Today’s blog

Lynn Murphy Mark

Writing With the Psalms

First of all, Happy St. Paddy’s day. As a Murphy, I can claim my Irish heritage and I don’t have to wear green. It’s church for me this morning, and I am the prayer chaplain, so wearing my bright green long sleeve T-shirt with “MURPHY” emblazoned on the front might not be appropriate. Yesterday, Jan ran into our upstairs neighbor in the parking garage. She was wearing Lucky Charms socks, a green outfit and a silly looking St. Patrick’s day hat. I wish I had seen her, but Jan’s description was enough to remind me that this weekend everyone thinks they are Irish. To celebrate the eve of, Jan and I found a rom-com filmed in Ireland. The story was dumb, but the scenery was glorious. Maybe we’ll get back to the beauty of Ireland some day.

Also yesterday, Jan talked to a friend of ours living in Brooklyn. John is a college professor and a lay Episcopalian monk. I met him not long after I met Jan. He is a lovely person. When my daughter, Jackie, moved to New York City I asked John to be a resource person for her and he graciously took on the task. Knowing he was there if she needed anything soothed my mom’s worry about her living in the city that never sleeps.
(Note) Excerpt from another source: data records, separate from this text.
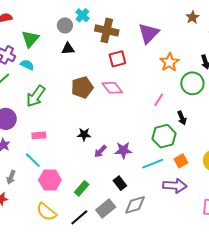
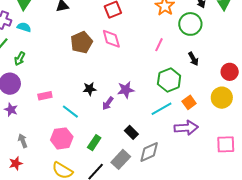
pink diamond: (112, 88) -> (111, 39), turned 30
green arrow: (36, 96) -> (20, 59), moved, size x0.6
black arrow: (182, 118) -> (193, 59), moved
purple star: (123, 150) -> (126, 90), moved
cyan line: (33, 160) -> (70, 112), moved
gray arrow: (11, 177) -> (23, 141), turned 144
Anyway, in the course of their conversation John said he is working with the Psalms and is having difficulty with them. This is not an unusual reaction to these ancient poems. They are full of humanity’s shortcomings in the form of pleadings with God to fix them. Some are downright violent, with images of dashing babies on the rocks and other troublesome visions of how to be a bad human. But, there are beautiful, compelling passages about God and Creation as well.

Jan told John that I wrote a book about the psalms some years ago. He is interested in reading it, so I went to Amazon and ordered a copy to be delivered to him. It amused me to see a little message on the page, “Only one copy left!”. That’s a marketing gimmick, for sure. This book is not best-seller but it has meaning for its readers. I say this because anyone I know who has read it has given me such positive feedback that I remember why I wrote it.

I guess this blog is a shameless promotion of years of my work with the psalms. When I say “my work” I mean that for six years I read a psalm a day and journaled on whatever it called forth for me. I went through nine different editions of the psalms. After I joined Unity, an inspiration came to me to re-write all 150 psalms using Unity principles and New Thought concepts. It took me a year of daily writing to translate each poem and then annotate it with passages from my journals.

I self-published the book. This is a labor of love with some limited expectations for success. Self-publishing means there is no agent to pitch the book to publishers, no marketing campaign, no travel to promote the finished product. Instead I sent copies to friends who then recommended the book to their friends, and there were some sales. People wrote to me about how the book had affected them. Some people used it as a daily meditation, reading one psalm a day. Some told me how it had gotten them through a difficult time. A few people introduced it to a study group at their church.

I don’t know if the book will resonate with John. I  hope it smooths the troubled waters he is experiencing as he interacts with each psalm. That’s why I wrote it in the first place.